Quelques mots sur le courant de pensée avant d’aborder le propos. C’est globalement pour répondre à un climat philosophique dominé par le courant de pensée phénoménologique que va émerger la tradition de la philosophie analytique en France. Ce courant de pensée remontant au « Cercle de Vienne », et dont les noms illustres sont notamment Bertrand Russel, Gottlob Frege et Ludwig Wittgenstein, préférait l’étude de la logique argumentative et du langage scientifique au surgissement heideggérien de l’« événement » ou à l’« écoute de l’être », qui longtemps bénéficiait des faveurs du milieu intellectuel français.

S’agissant du présent ouvrage, Bouveresse aborde des questions complexes et de haute facture philosophique : toutes les croyances ont-elles la même valeur ? Le besoin de croire est-il fondamental chez l’être humain ? Quels rapports entretiennent science et religion ? Religion et croyance ?
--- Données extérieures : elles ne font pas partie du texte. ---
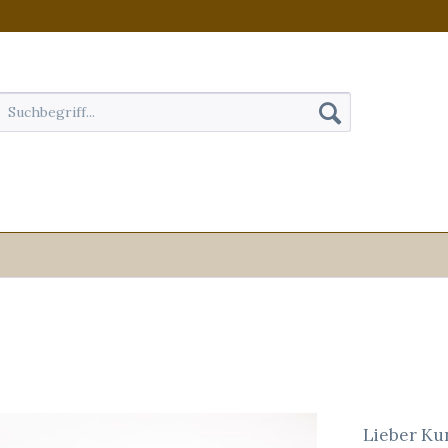
Lieber Kun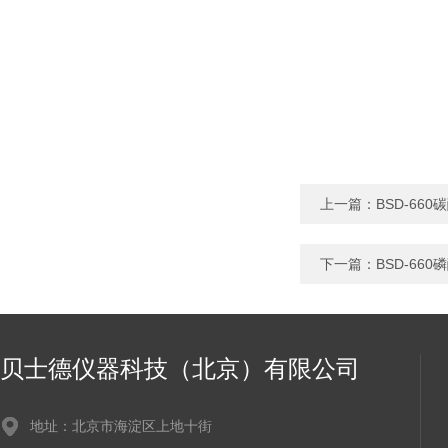
上一篇：
BSD-66
下一篇：
BSD-66
贝士德仪器科技（北京）有限公司
地址：北京市海淀区上地十街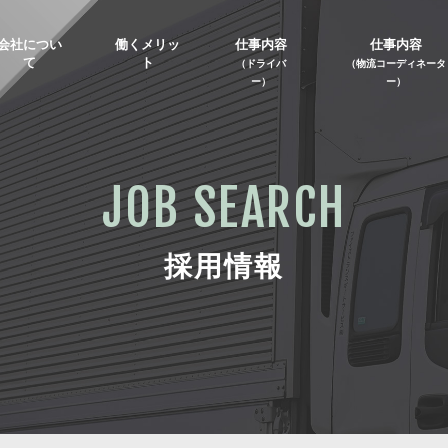
会社につい
働くメリッ
仕事内容
仕事内容
て
ト
（ドライバ
（物流コーディネータ
ー）
ー）
JOB SEARCH
採用情報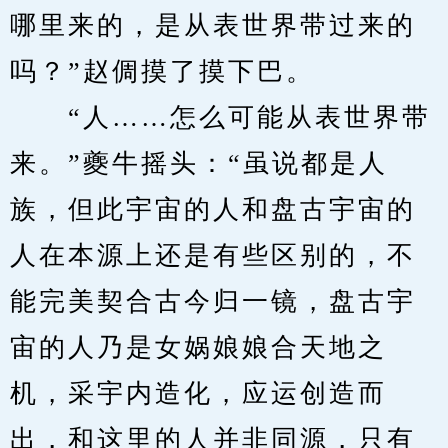
哪里来的，是从表世界带过来的
吗？”赵倜摸了摸下巴。
　　“人……怎么可能从表世界带
来。”夔牛摇头：“虽说都是人
族，但此宇宙的人和盘古宇宙的
人在本源上还是有些区别的，不
能完美契合古今归一镜，盘古宇
宙的人乃是女娲娘娘合天地之
机，采宇内造化，应运创造而
出，和这里的人并非同源，只有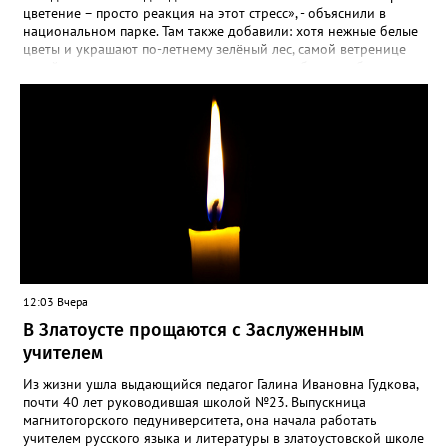
цветение – просто реакция на этот стресс», - объяснили в
национальном парке. Там также добавили: хотя нежные белые
цветы и украшают по-летнему зелёный лес, самой ветренице
такой «рецидив» пользы не приносит, а наоборот, забирает
силы перед долгой зимовкой.
12:03 Вчера
В Златоусте прощаются с Заслуженным
учителем
Из жизни ушла выдающийся педагог Галина Ивановна Гудкова,
почти 40 лет руководившая школой №23. Выпускница
магнитогорского педуниверситета, она начала работать
учителем русского языка и литературы в златоустовской школе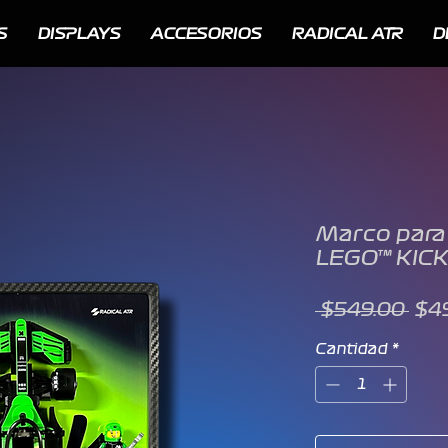
S
DISPLAYS
ACCESORIOS
RADICAL ATR
D
Marco para
LEGO™ KICK
Pre
 $549.00 
$4
Cantidad
*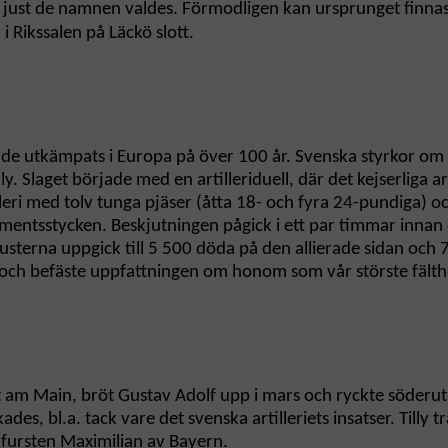
 att just de namnen valdes. Förmodligen kan ursprunget fin
i Rikssalen på Läckö slott.
lls hade utkämpats i Europa på över 100 år. Svenska styrkor
y. Slaget började med en artilleriduell, där det kejserliga 
eri med tolv tunga pjäser (åtta 18- och fyra 24-pundiga) o
entsstycken. Beskjutningen pågick i ett par timmar innan de
sterna uppgick till 5 500 döda på den allierade sidan och 7
et och befäste uppfattningen om honom som vår störste fält
urt am Main, bröt Gustav Adolf upp i mars och ryckte söder
ades, bl.a. tack vare det svenska artilleriets insatser. Till
rfursten Maximilian av Bayern.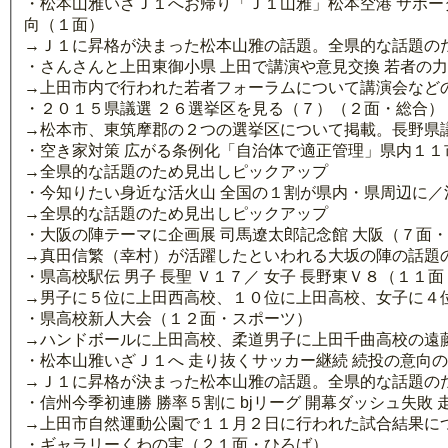
・松本山雅いざＪ１へお帰り「Ｊ１山雅」松本空港 サポー
向（１面）
→Ｊ１に昇格が決まった松本山雅の話題。全県的な話題の
・さんさんと上田東御小県 上田で講演や意見交換 若者の力
→上田市内で行われた若者フォーラムについて講演会など
・２０１５県議選 ２６選挙区を見る（７）（２面・総合）
→松本市、東筑摩郡の２つの選挙区について掲載。長野県
・空き家対策 広がる条例化「自治体で適正管理」県内１１
→全県的な話題のため見出しピックアップ
・今知りたい身近な活火山 全国の１割が県内・県周辺に／
→全県的な話題のため見出しピックアップ
・大阪の陣テーマに企画展 司馬遼太郎記念館 大阪（７面
→真田信繁（幸村）が活躍したといわれる大坂の陣の話題
・県高校駅伝 男子 長聖 Ｖ１７／ 女子 長野東Ｖ８（１１
→男子に５位に上田西高校、１０位に上田高校、女子に４
・県高校新人大会（１２面・スポーツ）
→ハンドボールに上田高校、柔道男子に上田千曲高校の遠
・松本山雅いざＪ１へ 走り抜くサッカー継続 続投の意向
→Ｊ１に昇格が決まった松本山雅の話題。全県的な話題の
・信州今季初連勝 勝率５割に bjリーグ 開幕ダッシュ失
→上田市自然運動公園で１１月２日に行われた試合結果に
・ギャラリーくわの実（２１面・ひろば）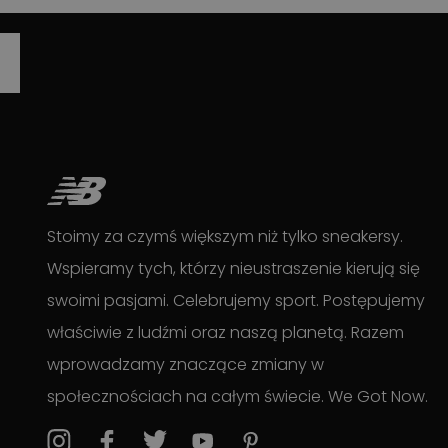
Stoimy za czymś większym niż tylko sneakersy.
Wspieramy tych, którzy nieustraszenie kierują się
swoimi pasjami. Celebrujemy sport. Postępujemy
właściwie z ludźmi oraz naszą planetą. Razem
wprowadzamy znaczące zmiany w
społecznościach na całym świecie. We Got Now.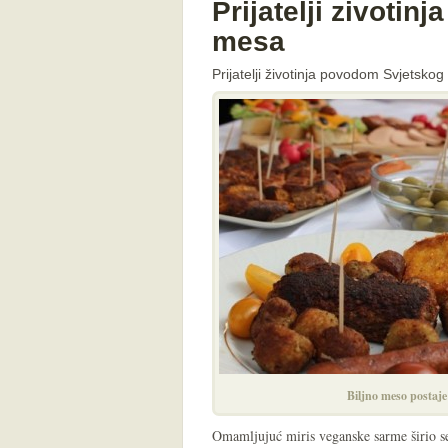
Prijatelji zivotinj
mesa
Prijatelji životinja povodom Svjetskog
Biljno meso postaje
Omamljujuć miris veganske sarme širio 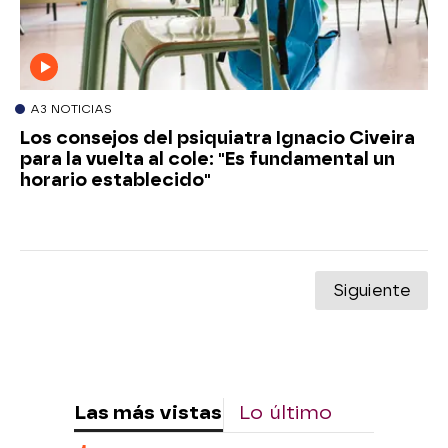
A3 NOTICIAS
Los consejos del psiquiatra Ignacio Civeira
para la vuelta al cole: "Es fundamental un
horario establecido"
Siguiente
Las más vistas
Lo último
Reprenant les mots de Robert Musil, Bouveresse ose l’affirmation suivante en guise d’élément de réponse : « L’humanité devrait, si possible, apprendre à croire un peu moins et à supporter un peu mieux la privation de croyance. » Dans le prolongement de la démarche pascalienne, Bouveresse pense finalement que la possible dignité de l’être humain se trouve à la portée d’une démarche réflexive. Dès lors, le défi est de prendre la mesure des vertus épistémiques qui se déclinent dans la rigueur en matière de pensée. Pour notre part, nous voyons au moins une vertu apparente dans une telle démarche philosophique : c’est celle consistant à répondre au relativisme actuel que l’on peut aisément associer à une démarche antimoderne refusant au politique et à la philosophie toute assise fondationnelle et tout rapprochement avec une démarche de vérité (celle de la cohérence argumentative). Bouveresse l’énonce ainsi : « on est obligé, en tout cas, de se demander si ce n’est pas essentiellement une indifférence devenue presque complète à la question de la vérité [...] qui vaut à la religion le regain de sympathie et de prestige qu’elle connaît en ce moment. »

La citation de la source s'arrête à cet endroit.